Sep 28, 2013 at 7:03pm
It is UTF-8 (hex).

In Javascript, it would be: http://pastebin.com/PaRgqfej

Here is a table: http://www.utf8-chartable.de/

Here is a sample: http://www.url-encode-decode.com/

Thanks in advance.
Sep 28, 2013 at 8:04pm
Something like this?

1
2
3
4
5
6
7
8
9
10
11
12
13
14
15
16
17
18
19
20
21
22
23
24
25
26
27
28
29
30
31
32
33
34
#include <string>
#include <sstream>
#include <iostream>

std::string hex( unsigned int c )
{
    std::ostringstream stm ;
    stm << '%' << std::hex << std::uppercase << c ;
    return stm.str() ;
}

std::string url_encode( const std::string& str )
{
    static const std::string unreserved = "0123456789"
                                            "ABCDEFGHIJKLMNOPQRSTUVWXYZ"
                                            "abcdefghijklmnopqrstuvwxyz"
                                            "-_.~" ;
    std::string result ;

    for( unsigned char c : str )
    {
        if( unreserved.find(c) != std::string::npos ) result += c ;
        else result += hex(c) ;
    }

    return result ;
}

int main()
{
    std::string test = u8"Hello World! á, é, í, ã" ;
    std::cout << test << '\n'
               << url_encode(test) << '\n' ;
}

http://ideone.com/ssgW1h
Sep 28, 2013 at 8:24pm
It gives a hex, but the result is not UTF-8 hex.
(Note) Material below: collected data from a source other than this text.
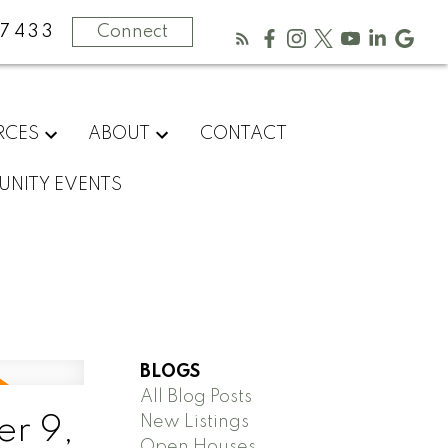
-7433
Connect
RCES
ABOUT
CONTACT
NITY EVENTS
BLOGS
All Blog Posts
New Listings
r 9,
Open Houses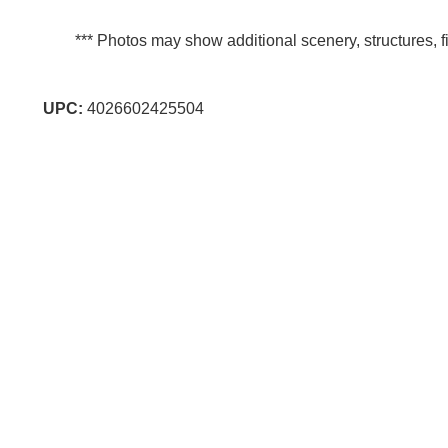
*** Photos may show additional scenery, structures, fi
UPC:
4026602425504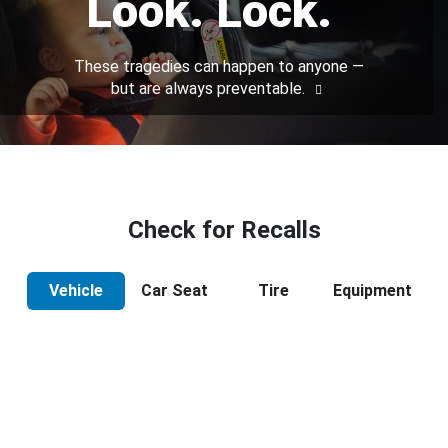
Look. Lock.
These tragedies can happen to anyone —
but are always preventable.
Check for Recalls
Vehicle
Car Seat
Tire
Equipment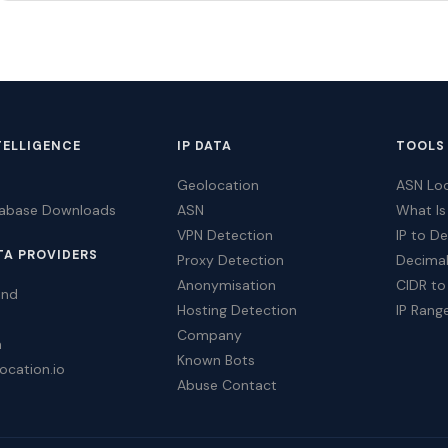
TELLIGENCE
IP DATA
TOOLS
Geolocation
ASN Lo
tabase Downloads
ASN
What Is
VPN Detection
IP to D
TA PROVIDERS
Proxy Detection
Decimal
Anonymisation
CIDR to
ind
Hosting Detection
IP Rang
Company
a
Known Bots
ocation.io
Abuse Contact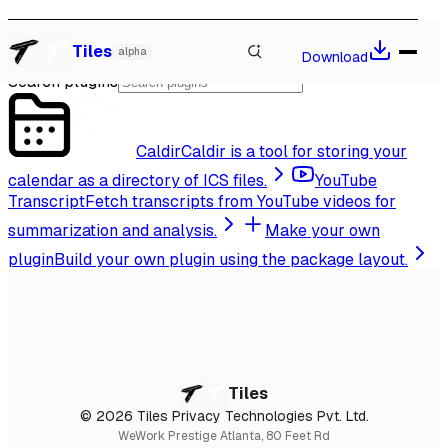
Extend the Agent
Watch our talk at Local-First Conf 2026, Berlin
→
Tiles
alpha
Download
Search plugins
Caldir
Caldir is a tool for storing your
calendar as a directory of ICS files.
YouTube
Transcript
Fetch transcripts from YouTube videos for
summarization and analysis.
Make your own
plugin
Build your own plugin using the package layout.
Tiles
© 2026 Tiles Privacy Technologies Pvt. Ltd.
WeWork Prestige Atlanta, 80 Feet Rd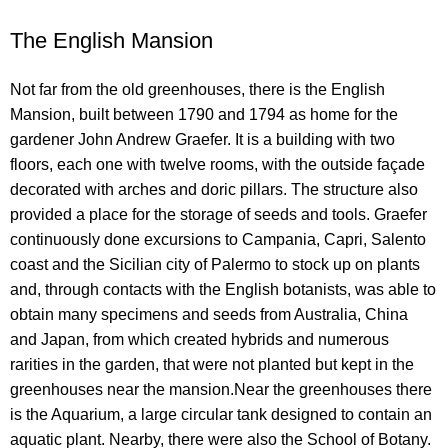
The English Mansion
Not far from the old greenhouses, there is the English
Mansion, built between 1790 and 1794 as home for the
gardener John Andrew Graefer. It is a building with two
floors, each one with twelve rooms, with the outside façade
decorated with arches and doric pillars. The structure also
provided a place for the storage of seeds and tools. Graefer
continuously done excursions to Campania, Capri, Salento
coast and the Sicilian city of Palermo to stock up on plants
and, through contacts with the English botanists, was able to
obtain many specimens and seeds from Australia, China
and Japan, from which created hybrids and numerous
rarities in the garden, that were not planted but kept in the
greenhouses near the mansion.Near the greenhouses there
is the Aquarium, a large circular tank designed to contain an
aquatic plant. Nearby, there were also the School of Botany.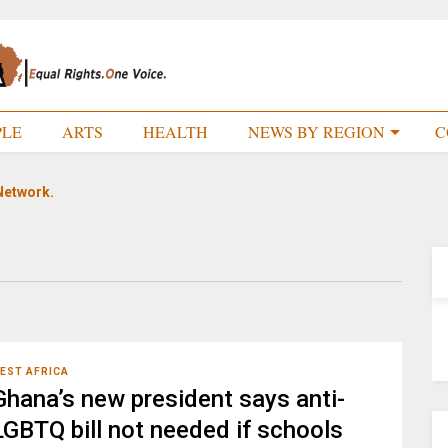
PLE
ARTS
HEALTH
NEWS BY REGION
C
Network.
EST AFRICA
Ghana’s new president says anti-
LGBTQ bill not needed if schools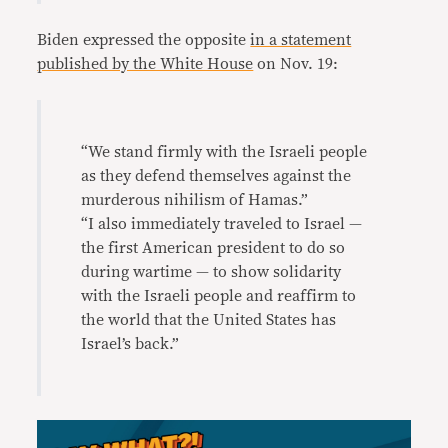
Biden expressed the opposite
in a statement
published by the White House
on Nov. 19:
“We stand firmly with the Israeli people
as they defend themselves against the
murderous nihilism of Hamas.”
“I also immediately traveled to Israel —
the first American president to do so
during wartime — to show solidarity
with the Israeli people and reaffirm to
the world that the United States has
Israel’s back.”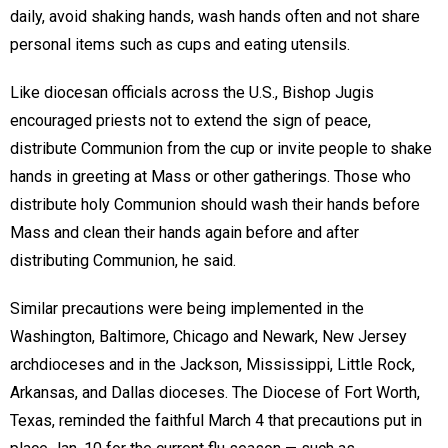
daily, avoid shaking hands, wash hands often and not share
personal items such as cups and eating utensils.
Like diocesan officials across the U.S., Bishop Jugis
encouraged priests not to extend the sign of peace,
distribute Communion from the cup or invite people to shake
hands in greeting at Mass or other gatherings. Those who
distribute holy Communion should wash their hands before
Mass and clean their hands again before and after
distributing Communion, he said.
Similar precautions were being implemented in the
Washington, Baltimore, Chicago and Newark, New Jersey
archdioceses and in the Jackson, Mississippi, Little Rock,
Arkansas, and Dallas dioceses. The Diocese of Fort Worth,
Texas, reminded the faithful March 4 that precautions put in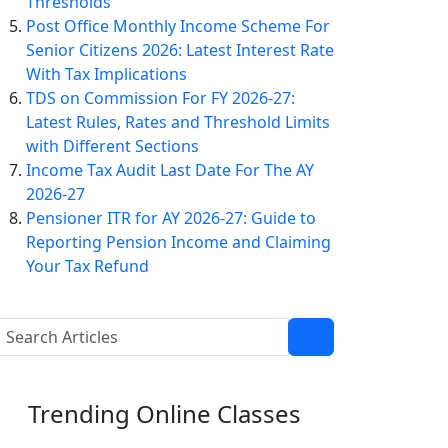
Thresholds
Post Office Monthly Income Scheme For
Senior Citizens 2026: Latest Interest Rate
With Tax Implications
TDS on Commission For FY 2026-27:
Latest Rules, Rates and Threshold Limits
with Different Sections
Income Tax Audit Last Date For The AY
2026-27
Pensioner ITR for AY 2026-27: Guide to
Reporting Pension Income and Claiming
Your Tax Refund
Trending
Online Classes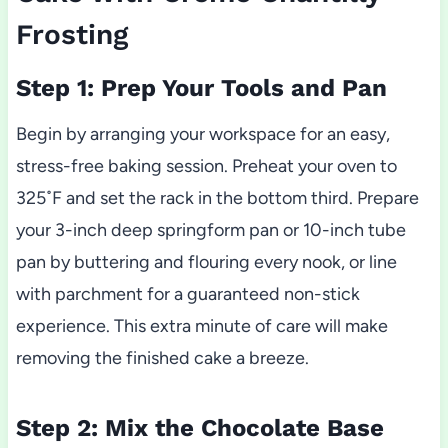
Frosting
Step 1: Prep Your Tools and Pan
Begin by arranging your workspace for an easy,
stress-free baking session. Preheat your oven to
325˚F and set the rack in the bottom third. Prepare
your 3-inch deep springform pan or 10-inch tube
pan by buttering and flouring every nook, or line
with parchment for a guaranteed non-stick
experience. This extra minute of care will make
removing the finished cake a breeze.
Step 2: Mix the Chocolate Base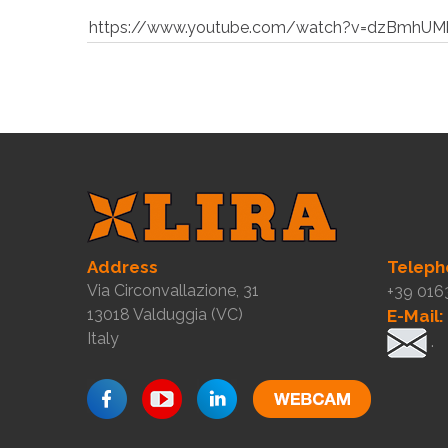
https://www.youtube.com/watch?v=dzBmhUM
Address
Teleph
Via Circonvallazione, 31
+39 016
13018 Valduggia (VC)
E-Mail:
Italy
.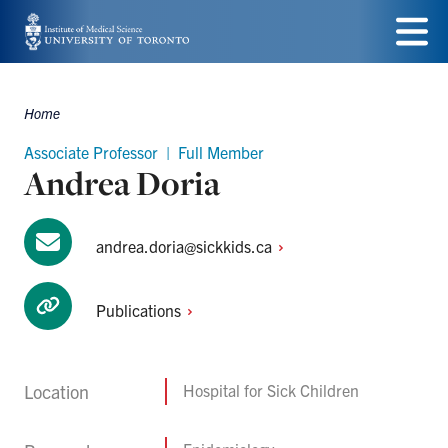
Skip
to
Menu
main
Home
Breadcrumbs
content
Associate Professor | Full Member
Andrea Doria
andrea.doria@sickkids.ca
Publications
Location
Hospital for Sick Children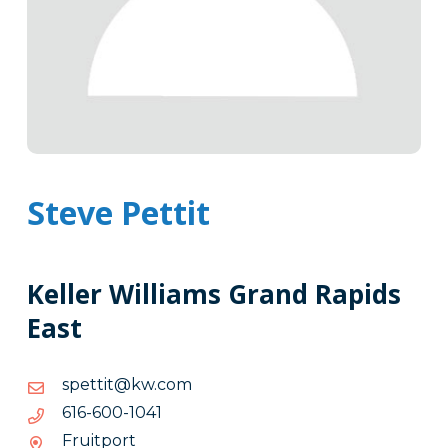
Steve Pettit
Keller Williams Grand Rapids
East
moc.wk@titteps
moc.wk@titteps
1401-
1401-006-616
006-
Fruitport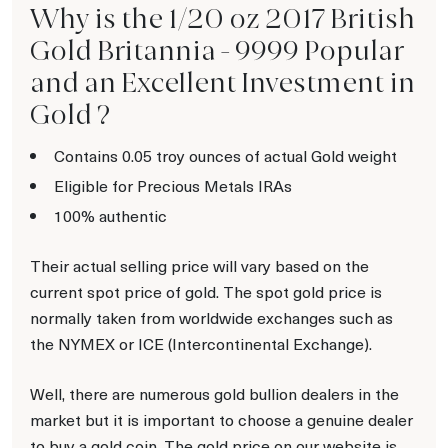
Why is the 1/20 oz 2017 British
Gold Britannia - 9999 Popular
and an Excellent Investment in
Gold ?
Contains 0.05 troy ounces of actual Gold weight
Eligible for Precious Metals IRAs
100% authentic
Their actual selling price will vary based on the
current spot price of gold. The spot gold price is
normally taken from worldwide exchanges such as
the NYMEX or ICE (Intercontinental Exchange).
Well, there are numerous gold bullion dealers in the
market but it is important to choose a genuine dealer
to buy a gold coin. The gold price on our website is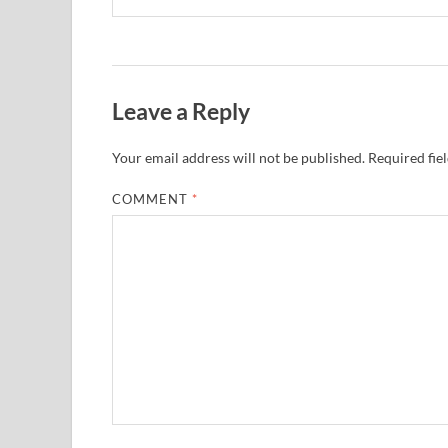
Leave a Reply
Your email address will not be published.
Required fie
COMMENT
*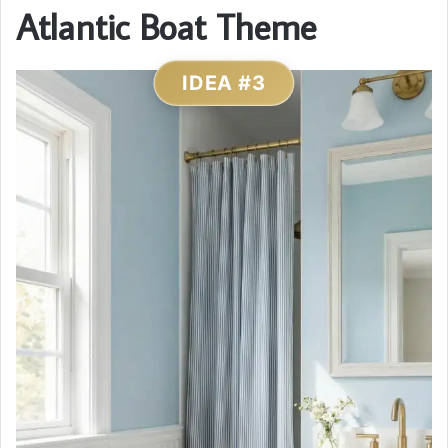
Atlantic Boat Theme
IDEA #3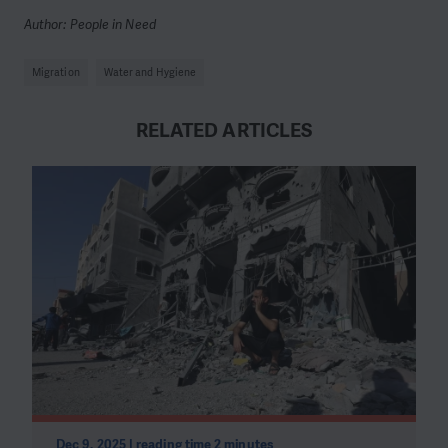
Author: People in Need
Migration
Water and Hygiene
RELATED ARTICLES
Dec 9, 2025 | reading time 2 minutes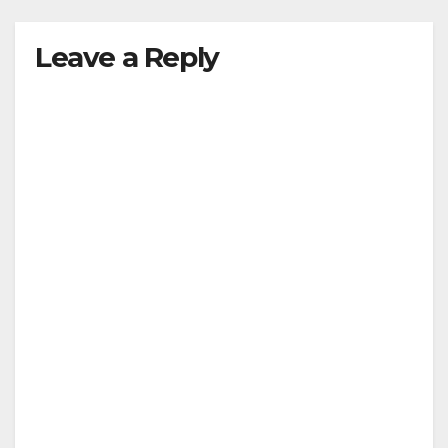
Leave a Reply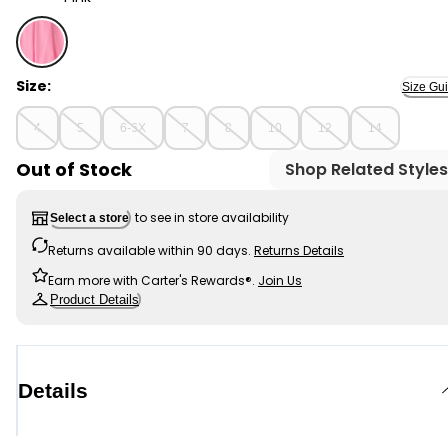
Pink - Girls Pleated Active Skort - Pink, Selected
Size:
Size Gu
4
5
6-6X
7
8
10
12
14
Out of Stock
Shop Related Styles
to see in store availability
Select a store
Returns available within 90 days.
Returns Details
Earn more with Carter's Rewards®.
Join Us
Product Details
Details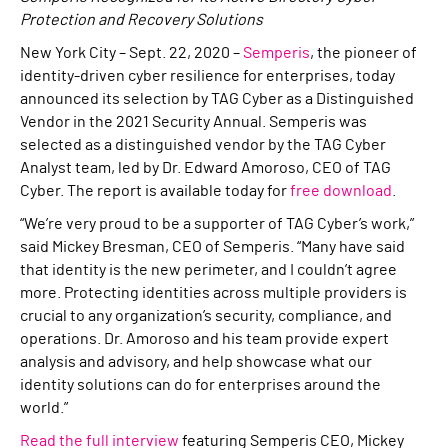
Protection and Recovery Solutions
New York City – Sept. 22, 2020 –
Semperis
, the pioneer of
identity-driven cyber resilience for enterprises, today
announced its selection by TAG Cyber as a Distinguished
Vendor in the 2021 Security Annual. Semperis was
selected as a distinguished vendor by the TAG Cyber
Analyst team, led by Dr. Edward Amoroso, CEO of TAG
Cyber. The report is available today for
free download
.
“We’re very proud to be a supporter of TAG Cyber’s work,”
said Mickey Bresman, CEO of Semperis. “Many have said
that identity is the new perimeter, and I couldn’t agree
more. Protecting identities across multiple providers is
crucial to any organization’s security, compliance, and
operations. Dr. Amoroso and his team provide expert
analysis and advisory, and help showcase what our
identity solutions can do for enterprises around the
world.”
Read the full interview
featuring Semperis CEO, Mickey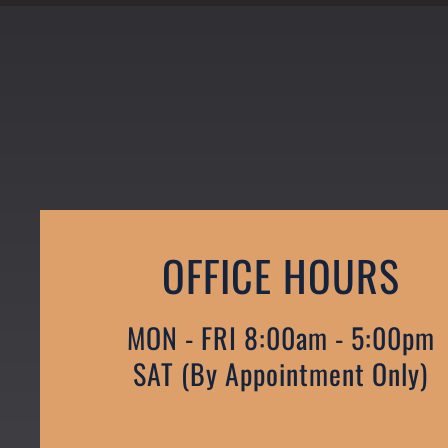
OFFICE HOURS
MON - FRI 8:00am - 5:00pm
SAT (by Appointment Only)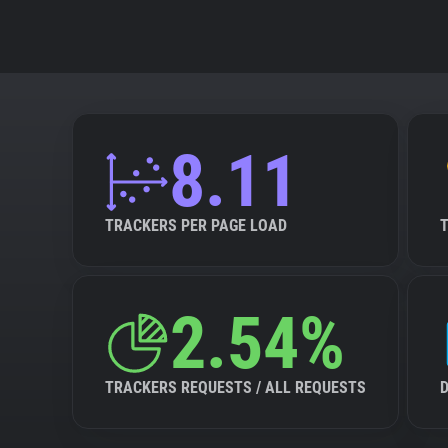
8.11
TRACKERS PER PAGE LOAD
2.54%
TRACKERS REQUESTS / ALL REQUESTS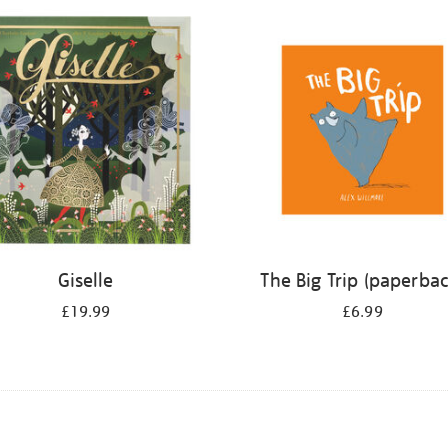
Giselle
The Big Trip (paperbac
£19.99
£6.99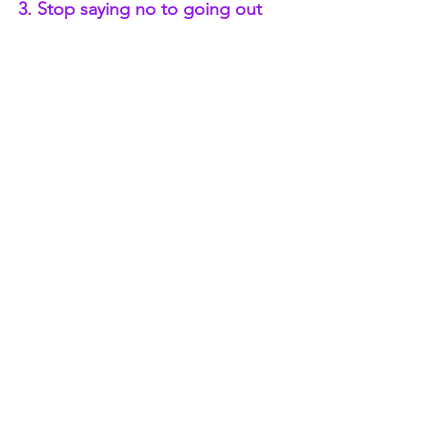
3. Stop saying no to going out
In UTF-8 encoding, "á" is "%c3%a1", not "%FFFFFFE1".
Sep 28, 2013 at 8:37pm
> In UTF-8 encoding, "á" is "%c3%a1"

It does give %C3%A1 See the output generated here: http://ideone.com/kmeE7O

To get lower case characters, change line 8
// stm << '%' << std::hex << std::uppercase << c ;
stm << '%' << std::hex << std::nouppercase << c ;


> not "%FFFFFFE1".

Treat each byte in the utf-8 encoded string as an unsigned char;
the default char may be a signed integral type.
for( unsigned char c : str ) { /* ... */ }
Sep 28, 2013 at 9:08pm
Here is my code:

main.cpp : http://pastebin.com/DA2g16LW

encode.h : http://pastebin.com/1xp6eBpS

It does compile. The problem is that the encoding does not work.

For example, you can run the project, press CTRL+SPACE, type 0, press Enter, type 2, press Enter, open notepad, type something and press F4.

SFML is needed.
Sep 28, 2013 at 9:39pm
> Here is my code:
> SFML is needed.

1. Write a simple text based (write to stdout) program to test your encode.h - something similar to the snippet I had posted.

2. If it does not work, post the (strictly non-SFML) code here, and we can have a look at it.
Sep 28, 2013 at 10:02pm
http://ideone.com/6r96IU

&q= is the important part.

It works fine there (Ideone).

But, when I compile using GCC, the result is:
%e1%e9%ed%f3%fa
Sep 28, 2013 at 10:13pm
Are you using an IDE like CodeBlocks?
If so, save your source file(s) with UTF-8 encoding. Menu => Edit => File Encoding => UTF-8

if not, just use notepad: Menu => File => Save As => Encoding: UTF-8
Last edited on Sep 28, 2013 at 11:00pm
Sep 28, 2013 at 11:06pm
Now it works... But only when I type the string direct in the cpp file.

If I get the clipboard text (via codes) and attempt to translate it, the conversion does not work well (%e1%e9 ...).
Last edited on Sep 28, 2013 at 11:15pm
Sep 29, 2013 at 4:54am
> Now it works... But only when I type the string direct in the cpp file.

It works when the text in question is UTF-encoded.


> If I get the clipboard text (via codes) and attempt to translate it, the conversion does not work well

It does not work when the text in question is not UTF-encoded.
Topic archived. No new replies allowed.